This exercise requires an exact output of the listing, images omitted.

[Start of Attachment]

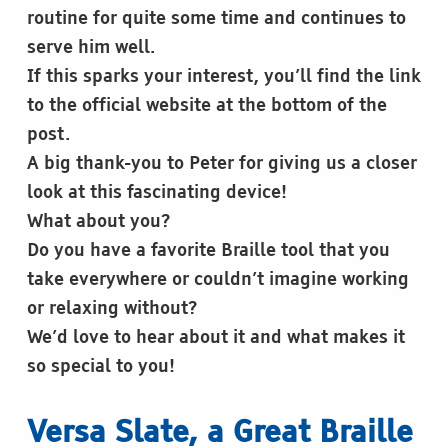
routine for quite some time and continues to
serve him well.
If this sparks your interest, you’ll find the link
to the official website at the bottom of the
post.
A big thank-you to Peter for giving us a closer
look at this fascinating device!
What about you?
Do you have a favorite Braille tool that you
take everywhere or couldn’t imagine working
or relaxing without?
We’d love to hear about it and what makes it
so special to you!
Versa Slate, a Great Braille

[End of Attachment]

EXERCISE ANSWER
routine for quite some time and continues to
serve him well.
If this sparks your interest, you’ll find the link
to the official website at the bottom of the
post.
A big thank-you to Peter for giving us a closer
look at this fascinating device!
What about you?
Do you have a favorite Braille tool that you
take everywhere or couldn’t imagine working
or relaxing without?
We’d love to hear about it and what makes it
so special to you!
Versa Slate, a Great Braille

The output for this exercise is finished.